* _WORK TO BE COMPLETED_: Leave out the images and return all the data word for word.

* _TASK INPUTS_:
====

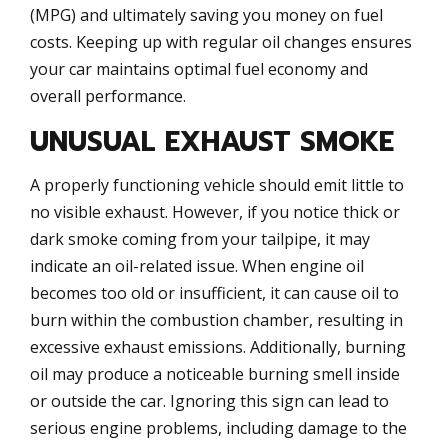
(MPG) and ultimately saving you money on fuel
costs. Keeping up with regular oil changes ensures
your car maintains optimal fuel economy and
overall performance.
UNUSUAL EXHAUST SMOKE
A properly functioning vehicle should emit little to
no visible exhaust. However, if you notice thick or
dark smoke coming from your tailpipe, it may
indicate an oil-related issue. When engine oil
becomes too old or insufficient, it can cause oil to
burn within the combustion chamber, resulting in
excessive exhaust emissions. Additionally, burning
oil may produce a noticeable burning smell inside
or outside the car. Ignoring this sign can lead to
serious engine problems, including damage to the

====

* _OUTPUT_:
(MPG) and ultimately saving you money on fuel
costs. Keeping up with regular oil changes ensures
your car maintains optimal fuel economy and
overall performance.
UNUSUAL EXHAUST SMOKE
A properly functioning vehicle should emit little to
no visible exhaust. However, if you notice thick or
dark smoke coming from your tailpipe, it may
indicate an oil-related issue. When engine oil
becomes too old or insufficient, it can cause oil to
burn within the combustion chamber, resulting in
excessive exhaust emissions. Additionally, burning
oil may produce a noticeable burning smell inside
or outside the car. Ignoring this sign can lead to
serious engine problems, including damage to the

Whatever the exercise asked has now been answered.